A second party, however, finally persuaded orthodox opinion to amplify itself in one important respect. As has already been said, the Third Men were prone to phases of preoccupation with the ancient craving for personal immortality. This craving had often been strong among the First Men; and even the Second Men, in spite of their great gift of detachment, had sometimes allowed their admiration for human personality to persuade them that souls must live for ever. The short-lived and untheoretical Third Men, with their passion for living things of all kinds, and all the diversity of vital behaviour, conceived immortality in a variety of manners. In their final culture they imagined that at death all living things whom the Life God approved passed into another world, much like the familiar world, but happier. There they were said to live in the presence of the deity, serving him in untrammelled vital creativeness of sundry kinds.
Now it was believed that communication might occur between the two worlds, and that the highest type of terrestrial life was that which communicated most effectively, and further that the time had now arrived for much fuller revelation of the life to come. It was therefore proposed to breed highly specialized communicants whose office should be to guide this world by means of advice from the other. As among the First Men, this communication with the unseen world was believed to take place in the mediumistic trance. The new enterprise, then, was to breed extremely sensitive mediums, and to increase the mediumistic powers of the average individual.
There was yet another party, whose aim was very different. Man, they said, is a very noble organism. We have dealt with other organisms so as to enhance in each its noblest attributes. It is time to do the same with man. What is most distinctive in man is intelligent manipulation, brain and hand. Now hand is really outclassed by modern mechanisms, but brain will never be outclassed. Therefore we must breed strictly for brain, for intelligent co-ordination of behaviour. All the organic functions which can be performed by machinery, must be relegated to machinery, so that the whole vitality of the organism may be devoted to brain-building and brain-working. We must produce an organism which shall be no mere bundle of relics left over from its primitive ancestors and precariously ruled by a glimmer of intelligence. We must produce a man who is nothing but man. When we have done this we can, if we like, ask him to find out the truth about immortality. And also, we can safely surrender to him the control of all human affairs.

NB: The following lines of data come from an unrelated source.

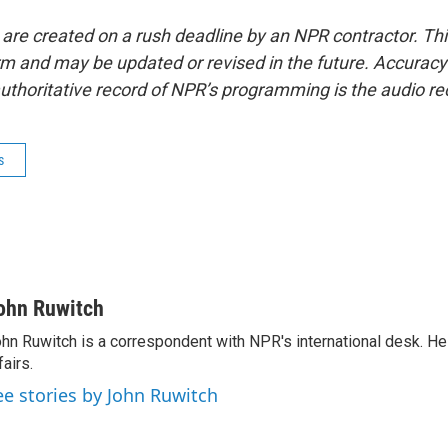
 are created on a rush deadline by an NPR contractor. Th
form and may be updated or revised in the future. Accuracy 
uthoritative record of NPR’s programming is the audio re
s
ohn Ruwitch
hn Ruwitch is a correspondent with NPR's international desk. H
fairs.
ee stories by John Ruwitch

The governing caste were strongly opposed to this policy. They declared that, if it succeeded, it would only produce a most inharmonious being whose nature would violate all the principles of vital aesthetics. Man, they said, was essentially an animal, though uniquely gifted. His whole nature must be developed, not one faculty at the expense of others. In arguing thus, they were probably influenced partly by the fear of losing their authority; but their arguments were cogent, and the majority of the community agreed with them. Nevertheless a small group of the governors themselves were determined to carry through the enterprise in secret.
There was no need of secrecy in breeding communicants. The world state encouraged this policy and even set up institutions for its pursuit.